Peu de semaines après que ce décret eût été rendu, le 10 mars, le général Jean-Louis François mourut à l’Ànse-à-Veau. Né dans la commune des Cayes en 1769, il avait atteint sa 37e année et était par conséquent dans toute la force de l’âge ; mais ses services militaires, ses blessures avaient ruiné sa robuste constitution. Fils d’affranchis noirs, il se trouva comme beaucoup d’autres hommes de sa classe, au premier campement qu’ils firent à Prou, en 1790, sous Rigaud ; il prit part, à tous les événemens politiques, à toutes les guerres qui s’ensuivirent, se conduisant toujours avec honneur sous tous les rapports, et se distinguant par sa bravoure sur le champ de bataille, par sa modération dans les affaires publiques. Signataire de l’acte d’indépendance, il fut généreux envers des ennemis vaincus, s’associant en tous points à la conduite de Pétion qu’il seconda si bien au Haut-du-Cap, à celle de Geffrard qu’il seconda aussi dans le Sud. Il a mérité et obtenu l’estime générale de ses concitoyens, les vifs regrets de sa patrie[15]. Son corps fut inhumé au fort Desbois, construit dans les montagnes de l’Anse-à-Veau. En apprenant sa mort, Geffrard se rendit de suite en cette ville et présida à ses funérailles.

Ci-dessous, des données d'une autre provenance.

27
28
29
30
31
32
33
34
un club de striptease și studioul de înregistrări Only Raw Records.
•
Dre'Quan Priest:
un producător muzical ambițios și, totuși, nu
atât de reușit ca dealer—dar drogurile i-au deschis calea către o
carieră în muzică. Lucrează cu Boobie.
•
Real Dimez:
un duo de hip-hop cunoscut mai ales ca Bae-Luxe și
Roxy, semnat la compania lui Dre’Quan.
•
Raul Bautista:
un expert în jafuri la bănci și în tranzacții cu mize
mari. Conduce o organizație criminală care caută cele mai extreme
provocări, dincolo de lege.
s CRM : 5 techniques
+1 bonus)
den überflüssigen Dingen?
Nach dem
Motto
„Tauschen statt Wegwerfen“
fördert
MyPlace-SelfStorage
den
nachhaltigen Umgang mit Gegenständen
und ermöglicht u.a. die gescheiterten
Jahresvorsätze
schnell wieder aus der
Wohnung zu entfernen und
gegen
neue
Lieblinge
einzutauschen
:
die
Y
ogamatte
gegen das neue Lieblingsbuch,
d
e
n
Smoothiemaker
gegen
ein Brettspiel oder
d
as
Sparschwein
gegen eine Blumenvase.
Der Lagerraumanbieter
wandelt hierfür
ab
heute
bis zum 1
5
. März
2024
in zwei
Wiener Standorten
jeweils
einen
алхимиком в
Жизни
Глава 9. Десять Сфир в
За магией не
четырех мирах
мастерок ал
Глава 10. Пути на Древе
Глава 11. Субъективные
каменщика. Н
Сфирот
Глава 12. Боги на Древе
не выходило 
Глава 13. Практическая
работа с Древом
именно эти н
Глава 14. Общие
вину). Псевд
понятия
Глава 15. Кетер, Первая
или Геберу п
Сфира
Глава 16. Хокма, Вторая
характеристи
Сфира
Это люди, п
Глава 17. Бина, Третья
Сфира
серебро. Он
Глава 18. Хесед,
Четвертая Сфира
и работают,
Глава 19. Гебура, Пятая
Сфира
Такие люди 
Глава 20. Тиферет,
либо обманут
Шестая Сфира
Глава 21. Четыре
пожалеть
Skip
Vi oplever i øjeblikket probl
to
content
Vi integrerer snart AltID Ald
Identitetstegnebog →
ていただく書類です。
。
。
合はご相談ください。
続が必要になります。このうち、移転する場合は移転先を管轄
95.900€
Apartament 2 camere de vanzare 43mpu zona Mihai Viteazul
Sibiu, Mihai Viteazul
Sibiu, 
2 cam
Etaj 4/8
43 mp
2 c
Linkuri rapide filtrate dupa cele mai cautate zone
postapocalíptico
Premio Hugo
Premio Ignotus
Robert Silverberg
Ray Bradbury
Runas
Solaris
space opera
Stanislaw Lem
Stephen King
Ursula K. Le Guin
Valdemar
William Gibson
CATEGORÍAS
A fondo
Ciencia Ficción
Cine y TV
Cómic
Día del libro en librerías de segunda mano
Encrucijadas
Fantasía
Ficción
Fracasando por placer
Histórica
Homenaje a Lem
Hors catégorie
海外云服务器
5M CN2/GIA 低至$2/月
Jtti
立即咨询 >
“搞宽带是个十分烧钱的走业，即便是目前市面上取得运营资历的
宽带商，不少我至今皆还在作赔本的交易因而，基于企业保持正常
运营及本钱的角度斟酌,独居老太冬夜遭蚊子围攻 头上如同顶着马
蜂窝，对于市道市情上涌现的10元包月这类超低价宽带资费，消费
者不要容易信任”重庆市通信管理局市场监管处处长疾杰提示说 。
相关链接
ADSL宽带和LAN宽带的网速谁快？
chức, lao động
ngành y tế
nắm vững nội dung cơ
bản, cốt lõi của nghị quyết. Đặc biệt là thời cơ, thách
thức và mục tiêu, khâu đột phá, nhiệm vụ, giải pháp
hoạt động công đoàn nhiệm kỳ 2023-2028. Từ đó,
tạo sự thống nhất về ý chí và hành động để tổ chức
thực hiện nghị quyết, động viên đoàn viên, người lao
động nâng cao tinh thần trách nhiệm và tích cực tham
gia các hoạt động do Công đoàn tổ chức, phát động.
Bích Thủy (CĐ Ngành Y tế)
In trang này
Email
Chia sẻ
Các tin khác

Nous avons déjà dit que, devenu commandant de l’arrondissement d’Aquin, J.-L. François avait demandé à Geffrard de nommer Borgella, commandant de cette place alors au vieux bourg, situé à une lieue de la ville actuelle. Ce fut par leur initiative propre que la nouvelle ville fut fondée, là où était l’ancien embarcadère de la commune. Dans le premier voyage que fit Dessalines dans le Sud, il désapprouva le nouvel établissement au port d’Aquin ; mais Borgella surtout lui fit remarquer que les travaux des fortifications du Bonnet-Carré, dans les montagnes, n’en seraient que plus activés, et que les autorités y surveilleraient plus facilement l’embarquement des denrées du pays et les mouvemens du cabotage, que la population de l’arrondissement en profiterait davantage : ces considérations obtinrent son assentiment.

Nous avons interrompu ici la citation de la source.